The present policy of vesting patent rights in the Government is clearly ineffective. Shown in the attached figure is a plot of the number of Government-owned U.S. patents available for licensing, and the number licensed, vs. time. Utilization of this patented technology has been minuscule. Less than 5 percent of the U.S. patents available for licensing have been licensed, and the number of patents licensed did not increase in the twelve year period 1963–75, even though the number available for licensing doubled in that same period.

These facts were no doubt instrumental in the current attempts in the U.S. Congress to drastically alter our patent policy. We refer here to the so-called BayhDole bill, S. 414; a bill recently introduced by Senator Kennety, S. 1074; and the bill being discussed at these hearings, S. 1215, introduced by Senators Schmitt, Cannon, and Stevenson. We applaud all of these efforts. A key provision in each of these bills is the vesting of patent rights in the firms making the inventions, even though the R. & D. is Government funded. This makes eminent good sense. The rights remain in the hands of the inventors and developers, those people who have labored with the idea from the beginning and who will best champion its further development and commercialization. Government ownership means nonexclusivity and we have found that no one is willing to offer very much for a nonexclusive patent. One government agency has already instituted an enlightened patent policy, at least on an experimental basis. That is a provision of the National Science Foundation "Small Business Innovation Program". We favor extending that program throughout all of Federal R. & D.

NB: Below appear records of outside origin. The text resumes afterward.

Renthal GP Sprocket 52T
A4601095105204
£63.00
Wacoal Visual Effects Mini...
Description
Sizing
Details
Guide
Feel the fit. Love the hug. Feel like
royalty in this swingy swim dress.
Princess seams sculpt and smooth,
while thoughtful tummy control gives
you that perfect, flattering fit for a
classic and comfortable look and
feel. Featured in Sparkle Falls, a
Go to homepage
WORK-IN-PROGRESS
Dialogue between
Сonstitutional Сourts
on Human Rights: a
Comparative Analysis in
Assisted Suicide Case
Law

This is admittedly a radical departure from the traditional patent policy on Government-sponsored R. & D. The charge has been levelled that it constitutes a Federal giveaway. Speaking for myself and many other small, high technology firms, I would say that we do not need any gifts. We propose to pay the Government a royalty for these patent rights, just as royalties are paid from one firm to another. While we feel that royalties should be delayed until the new industry is on its feet, we also feel that the royalties should be substantial, i.e., the Government's investment should ultimately be returned, with interest. It may be reasonable to collect

additional royalties so that the winners at least partially offset the losses incurred by the losers.

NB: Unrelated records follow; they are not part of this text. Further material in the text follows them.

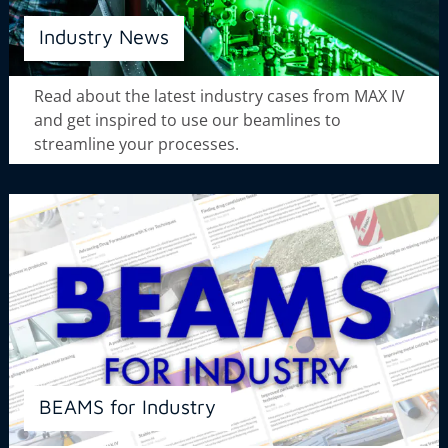
Industry News
Read about the latest industry cases from MAX IV
and get inspired to use our beamlines to
streamline your processes.
BEAMS for Industry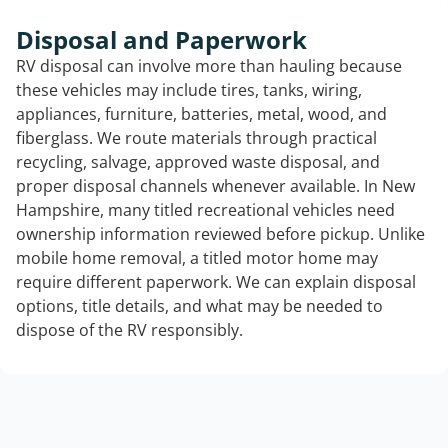
Disposal and Paperwork
RV disposal can involve more than hauling because
these vehicles may include tires, tanks, wiring,
appliances, furniture, batteries, metal, wood, and
fiberglass. We route materials through practical
recycling, salvage, approved waste disposal, and
proper disposal channels whenever available. In New
Hampshire, many titled recreational vehicles need
ownership information reviewed before pickup. Unlike
mobile home removal, a titled motor home may
require different paperwork. We can explain disposal
options, title details, and what may be needed to
dispose of the RV responsibly.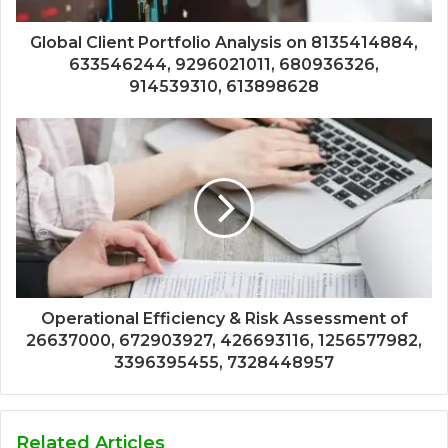
Global Client Portfolio Analysis on 8135414884,
633546244, 9296021011, 680936326,
914539310, 613898628
Operational Efficiency & Risk Assessment of
26637000, 672903927, 426693116, 1256577982,
3396395455, 7328448957
Related Articles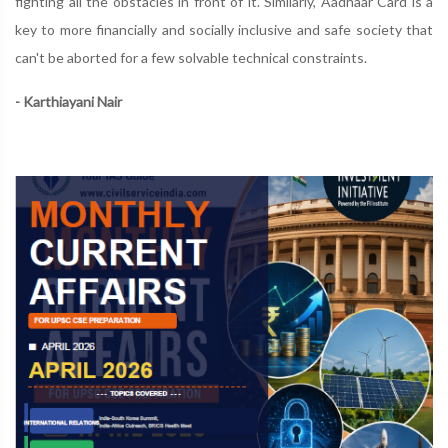
fighting all the obstacles in front of it. Similarly, Aadhaar Card is a
key to more financially and socially inclusive and safe society that
can't be aborted for a few solvable technical constraints.
- Karthiayani Nair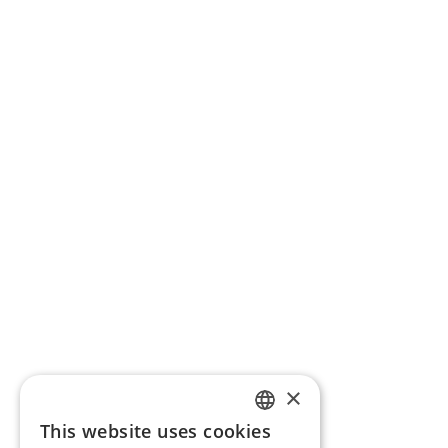
×
This website uses cookies
ENGLISH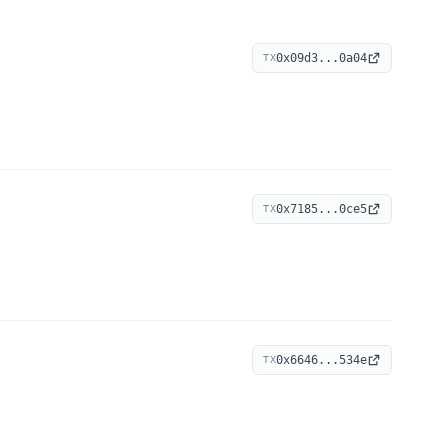
0x09d3...0a04
TX
0x7185...0ce5
TX
0x6646...534e
TX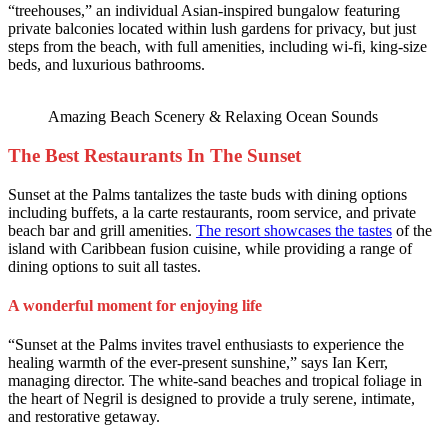
“treehouses,” an individual Asian-inspired bungalow featuring
private balconies located within lush gardens for privacy, but just
steps from the beach, with full amenities, including wi-fi, king-size
beds, and luxurious bathrooms.
Amazing Beach Scenery & Relaxing Ocean Sounds
The Best Restaurants In The Sunset
Sunset at the Palms tantalizes the taste buds with dining options
including buffets, a la carte restaurants, room service, and private
beach bar and grill amenities.
The resort showcases the tastes
of the
island with Caribbean fusion cuisine, while providing a range of
dining options to suit all tastes.
A wonderful moment for enjoying life
“Sunset at the Palms invites travel enthusiasts to experience the
healing warmth of the ever-present sunshine,” says Ian Kerr,
managing director. The white-sand beaches and tropical foliage in
the heart of Negril is designed to provide a truly serene, intimate,
and restorative getaway.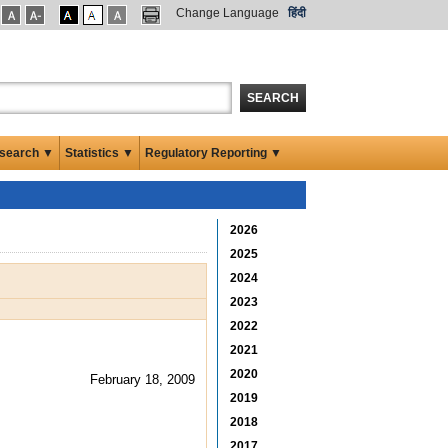
Change Language
हिंदी
SEARCH
search ▼
Statistics ▼
Regulatory Reporting ▼
2026
2025
2024
2023
2022
2021
2020
February 18, 2009
2019
2018
2017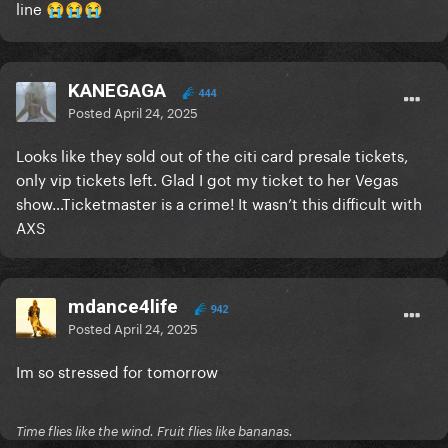
line
😭
😭
😭
KANEGAGA
444
Posted
April 24, 2025
Looks like they sold out of the citi card presale tickets,
only vip tickets left. Glad I got my ticket to her Vegas
show…Ticketmaster is a crime! It wasn’t this difficult with
AXS
mdance4life
942
Posted
April 24, 2025
Im so stressed for tomorrow
Time flies like the wind. Fruit flies like bananas.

We also feel strongly that any such new patent policy should be extended only to small, high technology firms and not to all of U.S. industry. Big business already dominates the country economically, and their dominance has increased markedly in the past three decades. Small businesses, on the other hand, create the vast majority of the new jobs in this country, even though they receive only 3.5 percent of Federal R. & D. expenditures. We believe, therefore, that by limiting the new patent policy to small businesses, it could have its full impact on the economy, on the creation of new jobs, and on our balance of payments, with a minimum of bureaucracy and without increasing the dominance of big business.

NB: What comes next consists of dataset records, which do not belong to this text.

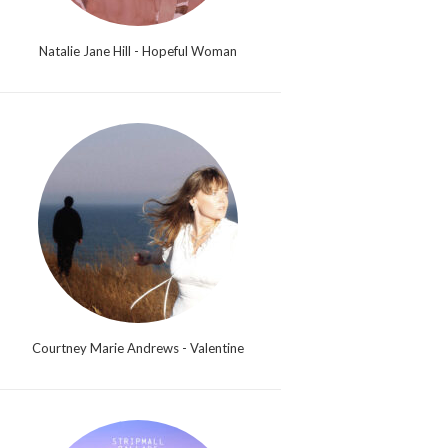
Natalie Jane Hill - Hopeful Woman
Courtney Marie Andrews - Valentine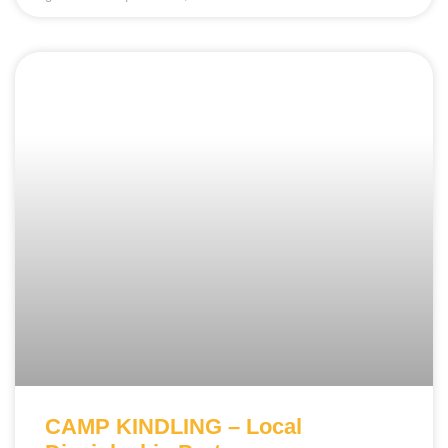
CAMP KINDLING – Local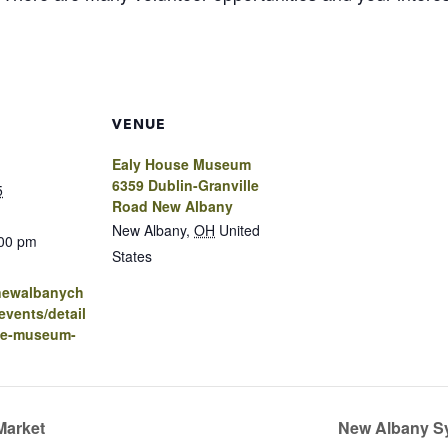
VENUE
Ealy House Museum
6359 Dublin-Granville
5
Road New Albany
New Albany
,
OH
United
:00 pm
States
.newalbanych
vents/detail
se-museum-
Market
New Albany S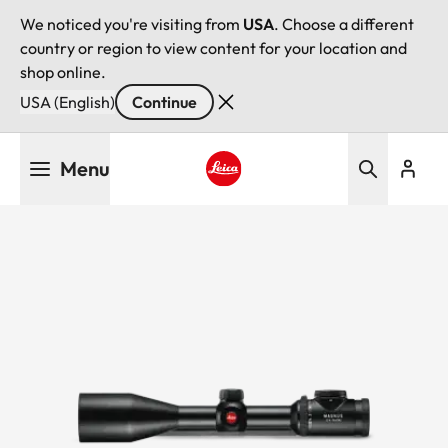
We noticed you're visiting from
USA
. Choose a different
country or region to view content for your location and
shop online.
USA (English)
Continue
Skip
Menu
to
main
Leica logo - Home
content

One might ask: Why does the Government support R. & D. in the first place? Excluding our defense requirements, it does this presumably to strengthen the American economy through the development and introduction of new technology. The principal direct return to the Government traditionally has come from the corporate income taxes paid by the industries it helps to create. Under the patent policy we favor, this return would be supplemented by royalties. The alternative to allowing small innovative businesses greater patent rights, in our opinion, is continued flight of new technology and jobs away from American inventors and the country as a whole and to our foreign economic competitors.